What you will do – Find the line with "调整策略，对高速监管者多用地形减速，对控场监管" in the entries below, then output every line from it down to the line with "думать, что если", exactly and with no pictures.

Stored data entries:
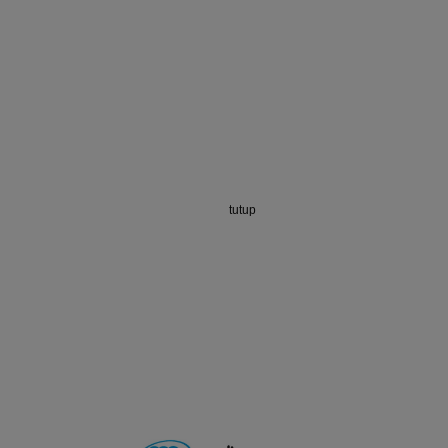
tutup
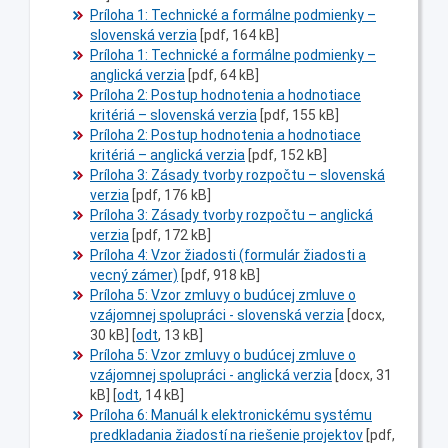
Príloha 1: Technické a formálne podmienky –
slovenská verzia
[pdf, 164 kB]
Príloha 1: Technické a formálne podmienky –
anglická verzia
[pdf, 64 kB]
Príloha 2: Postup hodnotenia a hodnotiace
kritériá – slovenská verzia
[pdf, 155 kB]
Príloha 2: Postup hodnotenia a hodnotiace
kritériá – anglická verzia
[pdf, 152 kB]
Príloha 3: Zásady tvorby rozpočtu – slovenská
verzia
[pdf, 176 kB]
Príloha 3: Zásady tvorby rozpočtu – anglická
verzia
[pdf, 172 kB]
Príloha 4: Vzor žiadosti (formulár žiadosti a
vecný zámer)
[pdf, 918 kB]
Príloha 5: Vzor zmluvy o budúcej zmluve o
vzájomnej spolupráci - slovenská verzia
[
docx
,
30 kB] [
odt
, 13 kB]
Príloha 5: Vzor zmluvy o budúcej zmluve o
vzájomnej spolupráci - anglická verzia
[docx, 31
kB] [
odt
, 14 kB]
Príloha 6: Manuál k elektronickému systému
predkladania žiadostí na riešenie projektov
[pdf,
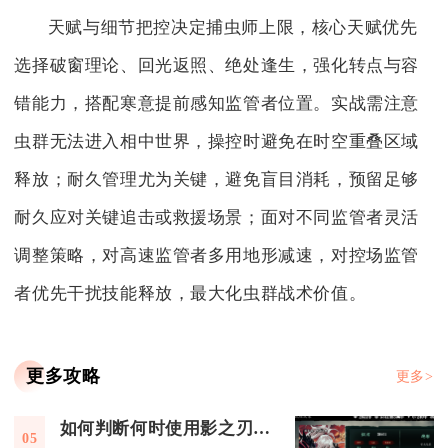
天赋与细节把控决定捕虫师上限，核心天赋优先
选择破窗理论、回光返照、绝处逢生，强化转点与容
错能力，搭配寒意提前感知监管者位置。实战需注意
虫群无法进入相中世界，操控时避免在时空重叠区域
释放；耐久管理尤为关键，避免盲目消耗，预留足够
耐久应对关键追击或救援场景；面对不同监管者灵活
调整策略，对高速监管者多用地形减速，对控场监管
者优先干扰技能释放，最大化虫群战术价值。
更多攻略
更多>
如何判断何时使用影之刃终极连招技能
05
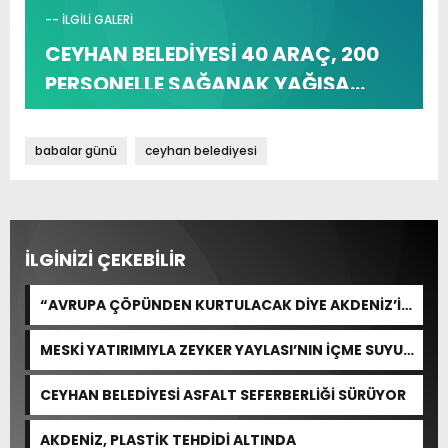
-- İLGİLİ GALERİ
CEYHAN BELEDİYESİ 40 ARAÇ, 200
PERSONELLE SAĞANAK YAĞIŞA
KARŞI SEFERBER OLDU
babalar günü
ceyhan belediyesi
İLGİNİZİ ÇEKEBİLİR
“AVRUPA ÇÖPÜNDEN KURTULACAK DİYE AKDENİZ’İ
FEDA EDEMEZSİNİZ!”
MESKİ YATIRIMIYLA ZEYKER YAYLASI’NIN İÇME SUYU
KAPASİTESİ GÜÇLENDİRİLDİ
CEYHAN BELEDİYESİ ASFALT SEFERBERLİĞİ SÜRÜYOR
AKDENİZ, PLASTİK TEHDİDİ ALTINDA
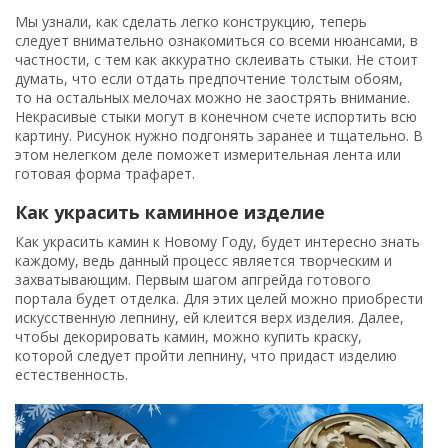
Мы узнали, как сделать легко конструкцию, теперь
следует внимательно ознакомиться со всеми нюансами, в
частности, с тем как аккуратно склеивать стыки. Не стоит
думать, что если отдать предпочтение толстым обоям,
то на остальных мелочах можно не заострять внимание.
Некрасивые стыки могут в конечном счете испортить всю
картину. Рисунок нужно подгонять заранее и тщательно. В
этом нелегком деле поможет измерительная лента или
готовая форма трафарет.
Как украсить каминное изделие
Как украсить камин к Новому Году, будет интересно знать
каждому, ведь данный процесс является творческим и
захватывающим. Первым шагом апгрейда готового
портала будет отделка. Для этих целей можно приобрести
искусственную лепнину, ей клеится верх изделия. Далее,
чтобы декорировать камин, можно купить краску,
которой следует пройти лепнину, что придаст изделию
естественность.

Answer space –
调整策略，对高速监管者多用地形减速，对控场监管
者优先干扰技能释放，最大化虫群战术价值。
更多攻略
更多>
如何判断何时使用影之刃终极连招技能
05
-- İLGİLİ GALERİ
CEYHAN BELEDİYESİ 40 ARAÇ, 200
PERSONELLE SAĞANAK YAĞIŞA
KARŞI SEFERBER OLDU
babalar günü
ceyhan belediyesi
İLGİNİZİ ÇEKEBİLİR
“AVRUPA ÇÖPÜNDEN KURTULACAK DİYE AKDENİZ’İ
FEDA EDEMEZSİNİZ!”
MESKİ YATIRIMIYLA ZEYKER YAYLASI’NIN İÇME SUYU
KAPASİTESİ GÜÇLENDİRİLDİ
CEYHAN BELEDİYESİ ASFALT SEFERBERLİĞİ SÜRÜYOR
AKDENİZ, PLASTİK TEHDİDİ ALTINDA
Мы узнали, как сделать легко конструкцию, теперь
следует внимательно ознакомиться со всеми нюансами, в
частности, с тем как аккуратно склеивать стыки. Не стоит
думать, что если отдать предпочтение толстым обоям,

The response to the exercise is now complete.